Okay, it’s time for your cannabis business’s digital marketing program to get serious. Hopefully, you already have Google Analytics installed on your cannabis website. Unfortunately in 9 of 10 digital marketing programs we audit the implementation of Google Analytics is minimal if implemented at all. To take the next step with Google Analytics and your digital marketing, you need to do more than the basics of counting visits to your site. You need to improve the picture created by the data generated by your website. But where do you start?
Who is this person? What drives them? What actions on your website would you like them to do? Start by looking at the profiles of your best customers. What attributes are shared by the top 20%? It typically won’t take long for the similarities to emerge. Talk to your best salespeople and get a sense of who it is at these firms they’re talking to. Your sales team should have a good grasp of what motivates this audience. Document these and publish them throughout your organization.
Setting up tracking goals in Google Analytics is an easy way to determine if visitors are doing what you want them to when they reach your site. The persona you developed will help identify and prioritize goals. Google Analytics allows for setting of a variety of goals and those might include sales (ecommerce enabled websites), form submissions (lead generation sites), engagement to assess effectiveness of content, or ideally a combination.
Think about the other activities on your site that indicate your connecting with the right audience. These may include visits to key pages (e.g. product detail pages), downloads (e.g. PDFs, case studies), video plays, or other site interactions you define. In addition to goal tracking Google Analytics allows tracking of site interactions via Event Tracking such as Flash and AJAX elements, site widgets, gadgets and other site content.
The old adage garbage in, garbage out holds true for analytics.
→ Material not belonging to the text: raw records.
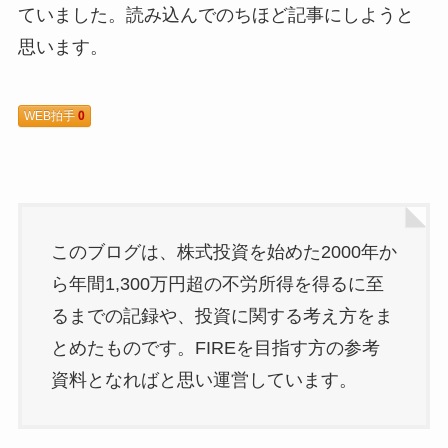
ていました。読み込んでのちほど記事にしようと
思います。
WEB拍手
0
このブログは、株式投資を始めた2000年か
ら年間1,300万円超の不労所得を得るに至
るまでの記録や、投資に関する考え方をま
とめたものです。FIREを目指す方の参考
資料となればと思い運営しています。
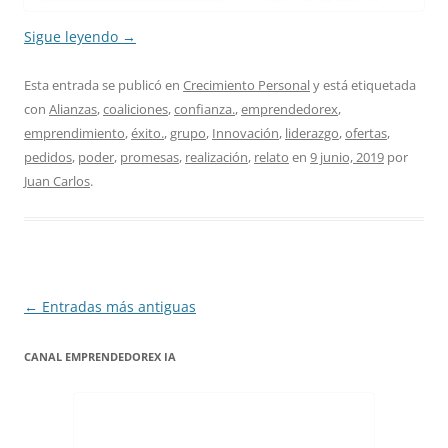
Sigue leyendo
→
Esta entrada se publicó en
Crecimiento Personal
y está etiquetada
con
Alianzas
,
coaliciones
,
confianza.
,
emprendedorex
,
emprendimiento
,
éxito.
,
grupo
,
Innovación
,
liderazgo
,
ofertas
,
pedidos
,
poder
,
promesas
,
realización
,
relato
en
9 junio, 2019
por
Juan Carlos
.
Navegación
←
Entradas más antiguas
de
CANAL EMPRENDEDOREX IA
entradas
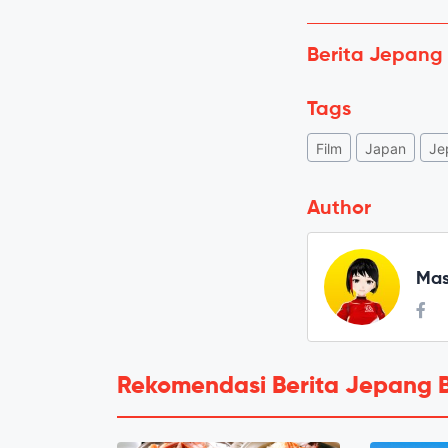
Berita Jepang
Tags
Film
Japan
Je
Author
Mas
Rekomendasi Berita Jepang 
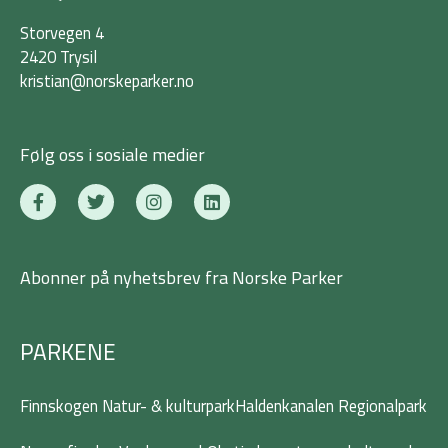
Storvegen 4
2420 Trysil
kristian@norskeparker.no
Følg oss i sosiale medier
F
T
I
L
a
w
n
i
c
i
s
n
e
t
t
k
b
t
a
e
Abonner på nyhetsbrev fra Norske Parker
o
e
g
d
o
r
r
i
k
a
n
-
m
PARKENE
f
Finnskogen Natur- & kulturpark
Haldenkanalen Regionalpark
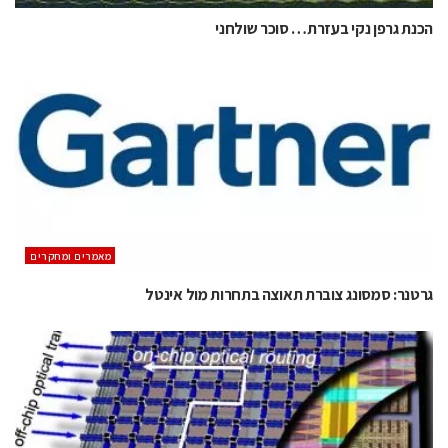
הכנת גרפן נקי בעזרת… סוכר שולחני
מאמרים ומחקרים
גרטנר: סמסונג צוברת תאוצה בתחרות מול אינטל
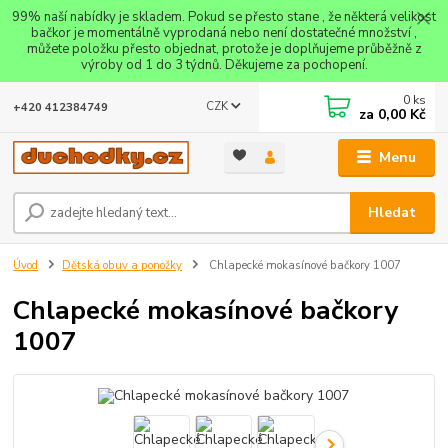
99% naší nabídky je skladem. Pokud se přesto stane , že některá velikost
bačkor je momentálně vyprodaná nebo není dostatečné množství ,
můžete položku přesto objednat, protože je doplňujeme průběžně z
výroby od 1 do 3 týdnů. Děkujeme za pochopení.
0
ks
CZK
+420 412384749
za
0,00 Kč
Menu
Hledat
Úvod
Dětská obuv a ponožky
Chlapecké mokasínové bačkory 1007
Chlapecké mokasínové bačkory
1007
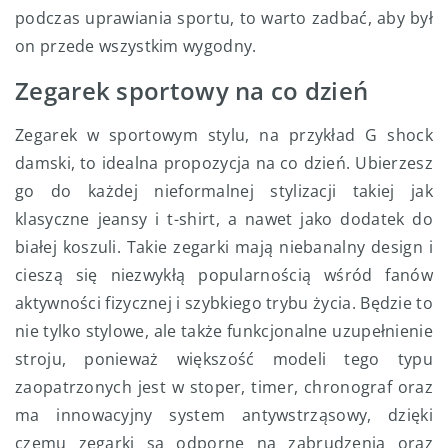
podczas uprawiania sportu, to warto zadbać, aby był
on przede wszystkim wygodny.
Zegarek sportowy na co dzień
Zegarek w sportowym stylu, na przykład G shock
damski, to idealna propozycja na co dzień. Ubierzesz
go do każdej nieformalnej stylizacji takiej jak
klasyczne jeansy i t-shirt, a nawet jako dodatek do
białej koszuli. Takie zegarki mają niebanalny design i
cieszą się niezwykłą popularnością wśród fanów
aktywności fizycznej i szybkiego trybu życia. Będzie to
nie tylko stylowe, ale także funkcjonalne uzupełnienie
stroju, ponieważ większość modeli tego typu
zaopatrzonych jest w stoper, timer, chronograf oraz
ma innowacyjny system antywstrząsowy, dzięki
czemu zegarki są odporne na zabrudzenia oraz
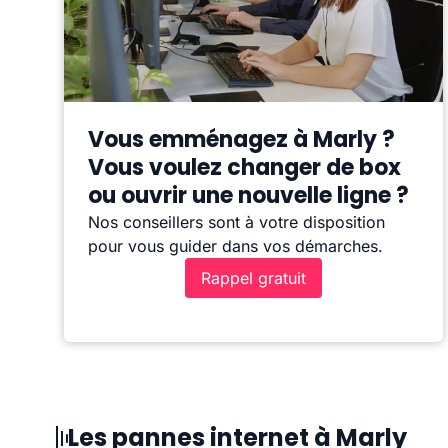
Vous emménagez à Marly ?
Vous voulez changer de box
ou ouvrir une nouvelle ligne ?
Nos conseillers sont à votre disposition
pour vous guider dans vos démarches.
Rappel gratuit
Les pannes internet à Marly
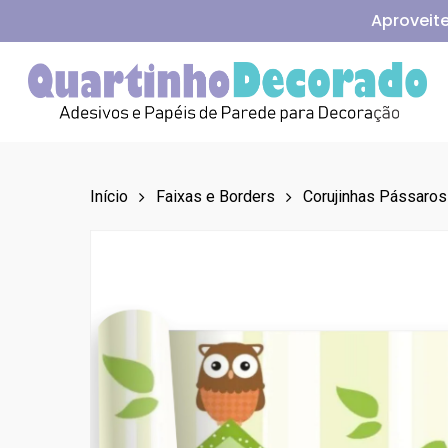
Skip
Aproveite
to
main
content
Aperte Enter para pesquisar ou ESC para fechar
Início
Faixas e Borders
Corujinhas Pássaros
Filters in Google Analytics enables removing data so that the visits from out of market or irrelevant audiences don’t cloud your view. One audience that is often overlooked when filtering is your own. Traffic can be excluded from specific domains and IP addresses. If the objective is gaining insights on perspective customers you’ll want to exclude traffic from your own organization. Filters can be used to isolate traffic. For example you may want to see how traffic to a particular subdirectory is interacting with site content.
For organizations that cater to geographic markets filters are essential. Out of market data is going to be an impairment to gaining valuable insights. Google Analytics includes both predefined filters to easily include/exclude certain traffic and custom filters to more precisely find your audience.
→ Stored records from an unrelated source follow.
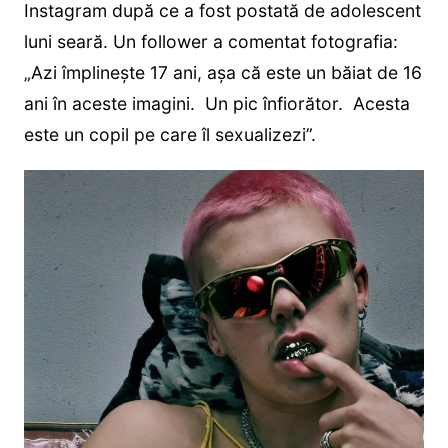
Instagram după ce a fost postată de adolescent
luni seară. Un follower a comentat fotografia:
„Azi împlinește 17 ani, așa că este un băiat de 16
ani în aceste imagini. Un pic înfiorător. Acesta
este un copil pe care îl sexualizezi”.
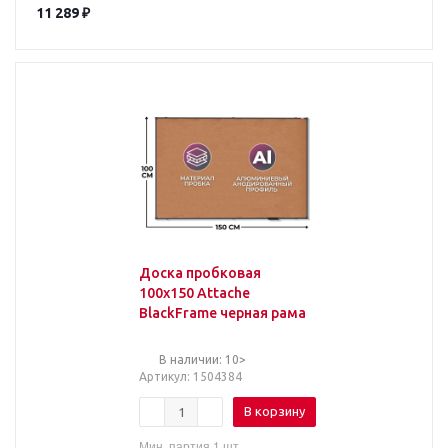
11 289
₽
Доска пробковая
100х150 Attache
BlackFrame черная рама
В наличии: 10>
Артикул
: 1504384
В корзину
Мин. партия 1 шт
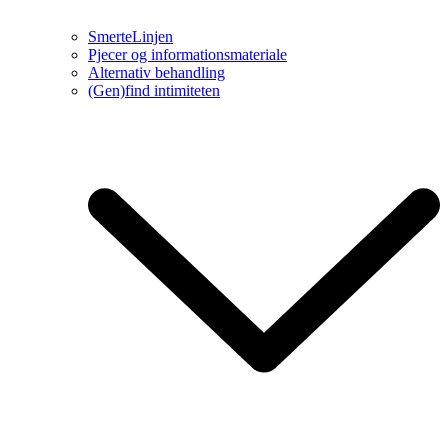
SmerteLinjen
Pjecer og informationsmateriale
Alternativ behandling
(Gen)find intimiteten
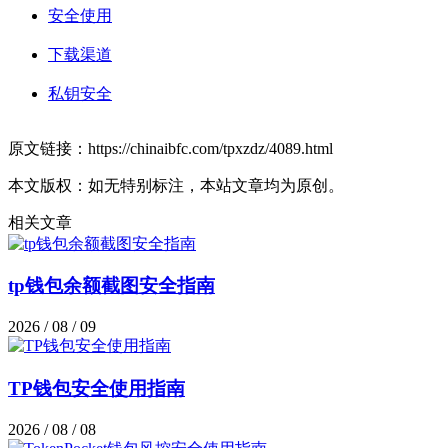
安全使用
下载渠道
私钥安全
原文链接：https://chinaibfc.com/tpxzdz/4089.html
本文版权：如无特别标注，本站文章均为原创。
相关文章
tp钱包余额截图安全指南
2026 / 08 / 09
TP钱包安全使用指南
2026 / 08 / 08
Occasionally you may want to analyze subsets of traffic. Advanced segmentation allows audiences to be isolated such as paid traffic, organic or mobile that led to conversions. Attributes of your site data can be broad (e.g. new vs. returning) or very specific such as visitors from a key location by way of a targeted campaign to select content.
Similar to Filters you can use pre-defined segments or create custom segments in Google Analytics.
What’s data without a report? Google’s got you covered here as well. In addition to the standard report views in Google Analytics, custom reports and dashboards can be created with a few clicks. Since the earliest days Google has developed a gallery of reports submitted by the analytics professional community. The custom dashboards can be edited and modified to suite your specific needs.
The key to a good dashboard is that it is focused and specific which leads to better readability. The ability for viewers to easily understand will improve absorbing the story your telling with the information. Dashboards tend to be more visual and high level. Reports add a layer of depth and may be more time-based. Think of a dashboard in your car. It communicates current status. A report will communicate relative performance over time.
Now to bring this full circle think about what’s important to your ideal customer persona. Those attributes should be reflected in the data communicated via dashboards and reports. It’s easy to lose yourself in data. Even a modest website has the potential to generate a lot of data. When starting down the data analytics path keep it simple. There’s plenty of time to add complexity as your business matures.